15 February 2023

Automated Manufacturing Engineering Research and Innovation Intelligent and Autonomous Systems LIVIA – Imaging, Vision and Artificial Intelligence Laboratory

Training Object Detectors with Classification Data

Purchased from Gettyimages. Copyright.

SUMMARY

Deep learning-based object detectors recently achieved tremendous improvement in performance on benchmark datasets. However, they are trained on datasets containing large-scale bounding box annotations. This limits their adoption to practical industrial applications, as getting annotation is costly and time consuming. It is relatively easy to collect classification data where only image-level labels are needed. In this work, we propose an efficient pseudo labelling-based learning scheme leveraging classification data with limited bounding box annotations to enhance detection performance.

Annotation Challenge in Modern Deep Object Detectors

Modern Object Detectors with Deep Learning have achieved impressive results on benchmark datasets [1,2]. However, one practical bottleneck for their wide-scale adoption to industrial applications is the availability of large-scale datasets with bounding box annotations to train these detectors. Unlike detection, there are plenty of large-scale datasets available for classification, because it is easy to collect classification labels. What if we could also make use of these large-scale classification datasets to enhance the performance of object detectors? Fig 1 illustrates a setting where a detector is fed with images including bounding box annotations and simple class labels of the object categories it contains. In our study, we addressed this research question by synthesizing pseudo-bounding box labels—called pseudo ground truth (GT)—for images with class-level labels.

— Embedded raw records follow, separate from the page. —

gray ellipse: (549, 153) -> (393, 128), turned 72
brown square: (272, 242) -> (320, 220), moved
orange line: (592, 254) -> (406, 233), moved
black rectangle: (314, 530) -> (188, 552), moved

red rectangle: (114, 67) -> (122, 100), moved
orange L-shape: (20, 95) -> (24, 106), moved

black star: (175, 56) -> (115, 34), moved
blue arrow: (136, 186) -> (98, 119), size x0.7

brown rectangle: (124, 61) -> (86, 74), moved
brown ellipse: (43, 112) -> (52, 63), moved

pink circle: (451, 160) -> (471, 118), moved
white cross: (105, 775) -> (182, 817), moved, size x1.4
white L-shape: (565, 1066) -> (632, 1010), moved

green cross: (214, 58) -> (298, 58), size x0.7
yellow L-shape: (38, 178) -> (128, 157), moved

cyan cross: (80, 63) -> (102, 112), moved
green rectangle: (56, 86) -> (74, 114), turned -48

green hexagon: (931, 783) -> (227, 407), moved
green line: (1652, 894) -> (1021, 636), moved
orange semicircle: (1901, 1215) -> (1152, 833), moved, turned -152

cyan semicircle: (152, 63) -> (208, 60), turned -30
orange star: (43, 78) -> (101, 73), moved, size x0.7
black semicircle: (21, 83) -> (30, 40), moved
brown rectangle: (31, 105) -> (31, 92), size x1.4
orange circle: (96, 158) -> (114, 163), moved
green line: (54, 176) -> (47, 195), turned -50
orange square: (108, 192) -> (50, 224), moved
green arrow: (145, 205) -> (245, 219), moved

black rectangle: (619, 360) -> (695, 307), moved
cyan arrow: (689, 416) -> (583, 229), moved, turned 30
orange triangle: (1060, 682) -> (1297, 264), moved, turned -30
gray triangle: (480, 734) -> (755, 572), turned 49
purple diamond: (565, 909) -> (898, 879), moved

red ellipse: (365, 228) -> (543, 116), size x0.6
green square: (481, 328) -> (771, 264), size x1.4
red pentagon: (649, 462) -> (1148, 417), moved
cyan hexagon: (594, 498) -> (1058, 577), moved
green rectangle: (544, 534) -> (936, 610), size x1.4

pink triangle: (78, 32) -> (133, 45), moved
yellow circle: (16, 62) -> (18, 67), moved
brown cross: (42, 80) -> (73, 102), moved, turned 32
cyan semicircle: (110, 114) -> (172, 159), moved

Bounding box annotations and class labels

Fig 1: Training object detectors with bounding box annotations and image-level class labels.

Computing Pseudo Ground Truth Boxes

To obtain pseudo-GT boxes, we first computed candidate regions in an image where there is a high probability of locating objects. Such regions can be obtained as a pre-processing step using classical image processing techniques like selective search [3] or edge box [4]. Next, we used a sampling process to get pseudo-GT boxes corresponding to each category contained in the image. This sampling needs to have a rough clue about the location of different categories. In our method, this was ensured by a process called score propagation. Thus sampling and score propagation are the core building blocks of our method in order to leverage classification data in learning accurate detectors, as shown in fig 2.

Fig 2: Proposed sampling-based learning for training object detectors with image classification data. Sampling and score propagation are the core building blocks of our method.

At each step in the training process, we fetched a batch of images from a pool of images with bounding box annotations or class-level annotations. If the image had bounding box annotations, we computed and backpropagated the standard detection losses [5] (fully supervised stream in fig 2). If the image had only class-level annotations, we sampled k—we used k=5—bounding boxes from the set of candidate regions for each category contained in the image. The sampling process was based on scores of each category for each candidate region. Specifically, for each candidate region, we kept a score vector with entries corresponding to all categories contained in that image in the memory. Before training, these score vectors were initialized to zero. At each training step, we computed the output detections and propagated the detection scores to the candidate regions. To do this, we computed the overlap between all detection boxes and candidate regions. Then the score vector of each candidate region was updated with its maximum overlapping detection box. The update magnitude was weighted by the overlap value. This process was done through the score propagation component. The sampled boxes were considered pseudo-GT boxes and we computed and backpropagated the detection losses as usual (weakly supervised stream in fig 2). This way, we could make use of classification data to learn object detectors with limited annotations. We sampled k boxes for each category, as there can be multiple objects corresponding to one class label in an image.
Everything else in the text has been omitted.